The Long Game
Progress reports on the games we just can’t quit, featuring Tetris Effect
Somehow it’s been two years since Tetsuya Mizuguchi’s exquisite, synaesthesia-powered take on Tetris arrived with us, having seemingly been beamed down from another planet with the sole purpose of making our own a brighter, more empathetic place. (If it failed in that regard, then that’s simply because not enough people played it.) Surely, with due deference to the Game Boy edition, the finest update of Alexey Pajitnov’s classic puzzler to date, in VR it was the most enveloping Tetris had ever been, a heartfelt hymn to humanity and the natural world that celebrated the ties that bind all things. Yet its spirit of togetherness was undermined slightly by its focus on solo play: in seeking to connect us with the universe, it didn’t do much to help us bond with our fellow man. Enter Tetris Effect: Connected, with a suite of multiplayer modes to support that emotional Journey.

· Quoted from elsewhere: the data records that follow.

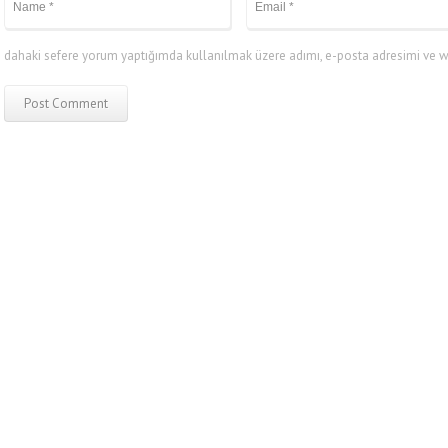
dahaki sefere yorum yaptığımda kullanılmak üzere adımı, e-posta adresimi ve we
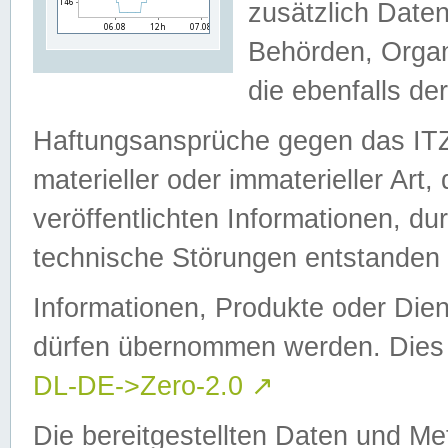
zusätzlich Daten
Behörden, Organ
die ebenfalls de
Haftungsansprüche gegen das I
materieller oder immaterieller Art
veröffentlichten Informationen, d
technische Störungen entstanden 
Informationen, Produkte oder Dien
dürfen übernommen werden. Dies 
DL-DE->Zero-2.0
↗
Die bereitgestellten Daten und Me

Score Attack is your classic one-on-one Tetris in contemporary trappings: perfectly enjoyable but conventional, and it was always going to be here. In Zone Battle, multiple-line clears and combos will fill up your opponent’s well as usual, but the time-freezing Zone mechanic gives both players the chance to turn the tide, as you pause your growing stack and hurriedly fill lines to potentially send a mountain of blocks across to the other side. Yet it’s the titular mode that proves the real game-changer. Here, three players fight it out against an AI opponent, which uses a range of tricks to disrupt each player – moving the matrices about, while causing neat stacks to become a mess of protrusions that take several drops to tidy up, and dropping huge pieces in just as you’ve made room to drop in a line tetromino or two.
Then, thrillingly, comes your opportunity to strike back. Once your individual contributions have filled a gauge, the percussion builds to a crescendo as the vocal of Connected (Yours Forever) kicks in and the matrices unite to form a single, wide playing field. You and your two allies, apart but together, suddenly find yourselves in the Zone, literally and metaphorically. Taking it in turns, you’ll work as a team – watching ghost pieces and adjusting your next move accordingly, plugging gaps or laying the groundwork for your teammates to apply the finishing flourishes to your silently coordinated comeback. The sense of collective triumph as a devastating attack lands is undeniable; this is Tetris as a form of communication, and it’s magical. If Connected doesn’t quite usurp the VR mode in our hearts, it’s perilously close – and with the multiplayer element not landing on Quest and PSVR until the summer, experiencing this in 4K HDR right now is the closest thing the Xbox Series consoles have to a killer app.